Il viaggio nell’interiorità prende quindi avvio dal dialogo con i pianeti o con le carte che rappresentano archetipi, figure mitologiche, che arrivano da lontano e parlano ancora a ciascuno di noi. Figure che sono immutabili — come lo sono le domande esistenziali — e che ciascuno rivitalizza e reinterpreta nella propria storia personale, perché attraversa quelle stesse sfide e chiede quelle stesse rinascite.

 Cerchiamo risonanza con qualcosa di antico che sentiamo interpellarci ancora oggi, rimesso in gioco nel nostro tempo, nella nostra biografia e così ci orienta e ci fa sentire interconnessi con l’immensa catena umana che ci ha preceduto e che ci seguirà.

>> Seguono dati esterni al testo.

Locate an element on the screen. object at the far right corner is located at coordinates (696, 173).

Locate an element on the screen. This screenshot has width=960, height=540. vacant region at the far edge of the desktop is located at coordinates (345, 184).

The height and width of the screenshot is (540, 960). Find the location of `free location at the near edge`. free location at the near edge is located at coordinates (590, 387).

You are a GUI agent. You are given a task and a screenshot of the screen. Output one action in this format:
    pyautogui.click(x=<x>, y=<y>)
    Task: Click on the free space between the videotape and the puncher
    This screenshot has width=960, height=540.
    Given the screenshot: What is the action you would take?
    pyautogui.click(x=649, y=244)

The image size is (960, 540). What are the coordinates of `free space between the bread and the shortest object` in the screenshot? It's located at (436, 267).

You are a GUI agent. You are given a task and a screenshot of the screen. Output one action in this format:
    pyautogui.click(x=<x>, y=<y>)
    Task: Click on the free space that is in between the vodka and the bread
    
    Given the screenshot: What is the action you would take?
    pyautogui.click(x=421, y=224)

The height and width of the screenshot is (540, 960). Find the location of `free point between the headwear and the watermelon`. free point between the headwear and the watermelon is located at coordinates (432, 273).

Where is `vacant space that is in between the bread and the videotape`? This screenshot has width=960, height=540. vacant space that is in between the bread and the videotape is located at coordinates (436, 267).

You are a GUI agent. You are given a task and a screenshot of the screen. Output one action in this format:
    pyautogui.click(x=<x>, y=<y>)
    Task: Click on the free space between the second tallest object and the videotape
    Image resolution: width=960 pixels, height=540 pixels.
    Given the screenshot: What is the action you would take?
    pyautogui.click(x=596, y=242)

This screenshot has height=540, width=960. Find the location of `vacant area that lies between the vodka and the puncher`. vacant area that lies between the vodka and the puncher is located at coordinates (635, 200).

L’immagine del cielo natale, le carte dei tarocchi sul tavolo, sono una mappa con cui fare orienteering: non la visione predeterminata del futuro, ma un percorso possibile per mettersi in moto, senza procedere alla cieca, per trovare un orientamento, una chiave di lettura, sempre da approfondire e da interpretare alla luce delle domande che la vita pone.

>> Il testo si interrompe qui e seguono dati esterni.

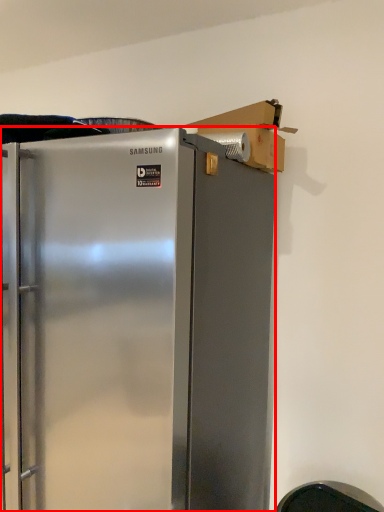 Question: Where is refrigerator (annotated by the red box) located in relation to cardboard box in the image?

I giovani vogliono sempre più essere autori consapevoli di una vita che sentono precaria. Ed è proprio questa precarietà che può muovere, anziché verso la disperazione, nel viaggio della ricerca di sé per addentrarsi nella vita anziché sorvolarla come se non li riguardasse. L’importante è che ognuno di noi possa riuscire a «sopportare e benedire la vita» e questo è l’augurio a tutti noi.